On almost all markets, companies use price discrimination, i.e. different customers pay different prices for in principle the same good. Sometimes certain groups get a better price; students, pensioners or members of certain organisations. Sometimes the consumers can themselves influence what price they get through their buying behaviour – such as a lower price if they buy larger volumes or are out in good time.

Price discrimination most often takes the form of discounts – such as loyalty discounts. A loyalty discount is sometimes to the benefit of the consumers, but can also be used by a dominating companies to obstruct functional competition. The difficult task of competition authorities is to separate the good cases from the bad.

In the anthology The Pros and Cons of Price Discrimination some of the world’s foremost researchers in the area discuss the pros and cons of price discrimination.

  • Damien Geradin (University of Liège and the College of Europe) and Nicolas Petit (University of Liège), who are both legal scholars and experts of competition law, analyse the scope of Article 82 (c). They distinguish between three main types of price discrimination that can be found in the EC competition law practice.
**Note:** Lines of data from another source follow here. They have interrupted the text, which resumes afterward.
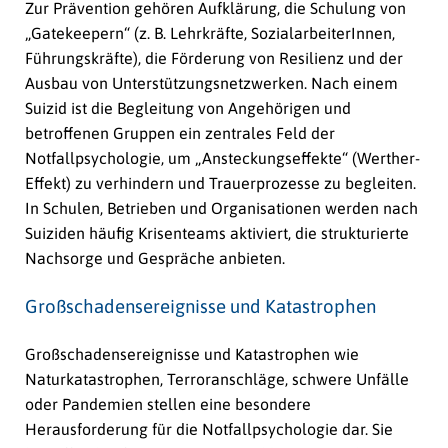
Zur Prävention gehören Aufklärung, die Schulung von
„Gatekeepern“ (z. B. Lehrkräfte, SozialarbeiterInnen,
Führungskräfte), die Förderung von Resilienz und der
Ausbau von Unterstützungsnetzwerken. Nach einem
Suizid ist die Begleitung von Angehörigen und
betroffenen Gruppen ein zentrales Feld der
Notfallpsychologie, um „Ansteckungseffekte“ (Werther-
Effekt) zu verhindern und Trauerprozesse zu begleiten.
In Schulen, Betrieben und Organisationen werden nach
Suiziden häufig Krisenteams aktiviert, die strukturierte
Nachsorge und Gespräche anbieten.
Großschadensereignisse und Katastrophen
Großschadensereignisse und Katastrophen wie
Naturkatastrophen, Terroranschläge, schwere Unfälle
oder Pandemien stellen eine besondere
Herausforderung für die Notfallpsychologie dar. Sie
  • Simon Bishop focuses on one specific form of price discrimination: loyalty rebates. Bishop begins by reminding the reader of some of the pro-competitive reasons for using loyalty rebates: to give the retailer (or, more generally, the downstream firm) stronger incentives to provide complementary services, to reduce the problem of double marginalization and to allow efficient recovery of fixed costs.
  • Yongmin Chen (University of Colorado) focuses on price discrimination in a symmetric duopoly situation. In the first of the two models he presents, the products of the two firms are initially identical, but once a consumer has bought from one of the firms, the consumer will experience switching costs if he or she buys from the other firm in the next period. This creates a lock-in situation, but it also creates a temptation for the two firms to try to “poach” each others customers.
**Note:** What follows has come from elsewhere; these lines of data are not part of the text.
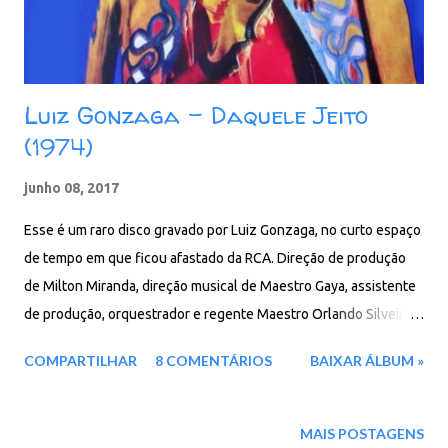
Tutano 03. Serra Da Borborema - Balanço Da Sereia - Quem
Casou,casou! 04. Não É Brincadeira 05. Ga...
Luiz Gonzaga - Daquele Jeito
(1974)
junho 08, 2017
Esse é um raro disco gravado por Luiz Gonzaga, no curto espaço
de tempo em que ficou afastado da RCA. Direção de produção
de Milton Miranda, direção musical de Maestro Gaya, assistente
de produção, orquestrador e regente Maestro Orlando Silveira,
destaque para “Retrato de um forró” de Luiz Ramalho e Luiz
COMPARTILHAR
8 COMENTÁRIOS
BAIXAR ÁLBUM »
Gonzaga. (Fonte: Forró em Vinil ) Faixas: 01. Frei Damião 02. Tei
tei no arraiá 03. Retrato de um forró) 04. Fole danado 05. O vovô
do Baião 06. Daquele jeito 07. Cavalo crioulo 08. Sangue
MAIS POSTAGENS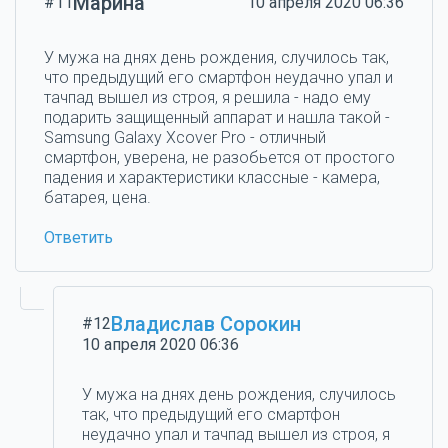
Марина
#11
10 апреля 2020 06:36
У мужа на днях день рождения, случилось так,
что предыдущий его смартфон неудачно упал и
тачпад вышел из строя, я решила - надо ему
подарить защищенный аппарат и нашла такой -
Samsung Galaxy Xcover Pro - отличный
смартфон, уверена, не разобьется от простого
падения и характеристики классные - камера,
батарея, цена.
Ответить
Владислав Сорокин
#12
10 апреля 2020 06:36
У мужа на днях день рождения, случилось
так, что предыдущий его смартфон
неудачно упал и тачпад вышел из строя, я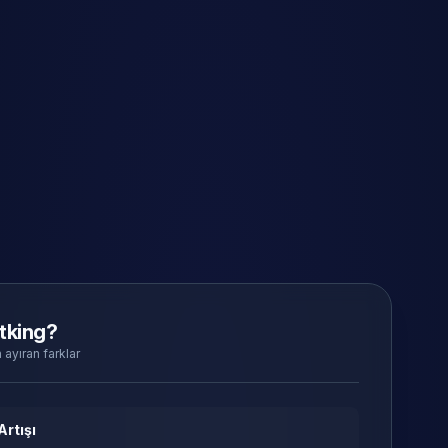
tking?
 ayıran farklar
Artışı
  • Thomas P. Gehrig (University of Freiburg) and Rune Stenbacka (Swedish School of Economics and Business Administration, Helsinki), in the fourth contribution to the volume, take a step back and ask: What are the arguments in favour of – and against – price discrimination? They identify a number of arguments in both directions.
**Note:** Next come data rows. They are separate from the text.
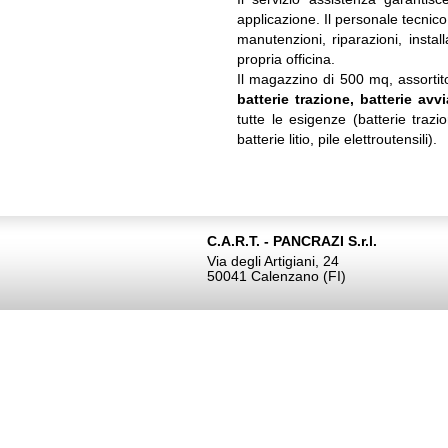
applicazione. Il personale tecnico 
manutenzioni, riparazioni, instal
propria officina.
Il magazzino di 500 mq, assortito
batterie trazione, batterie avv
tutte le esigenze (batterie trazi
batterie litio, pile elettroutensili).
C.A.R.T. - PANCRAZI S.r.l.
Via degli Artigiani, 24
50041 Calenzano (FI)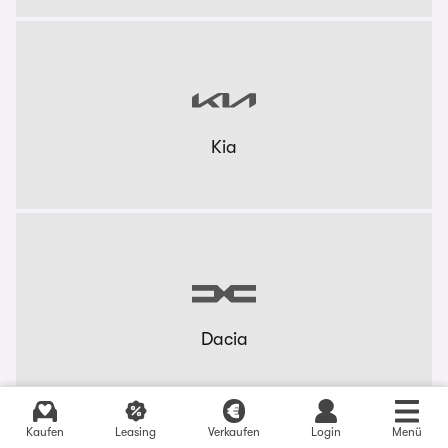
Kia
Dacia
Kaufen
Leasing
Verkaufen
Login
Menü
  • Anne Perrot (Conseil de la Concurrence, France) argues that competition authorities´ policies towards price discrimination should by governed by the effect of a particular type of price discrimination, not by its form. To set the stage for such an analysis, she provides an overview of what economic theory has to say about price discrimination.
  • David Spector (Centre National de la Recherche Scientifique, Paris) analyzes different companies’ strategic use of price discrimination. He argues that a one-sided condemnation of price discrimination can have dire consequences, because it can in fact have some positive effects.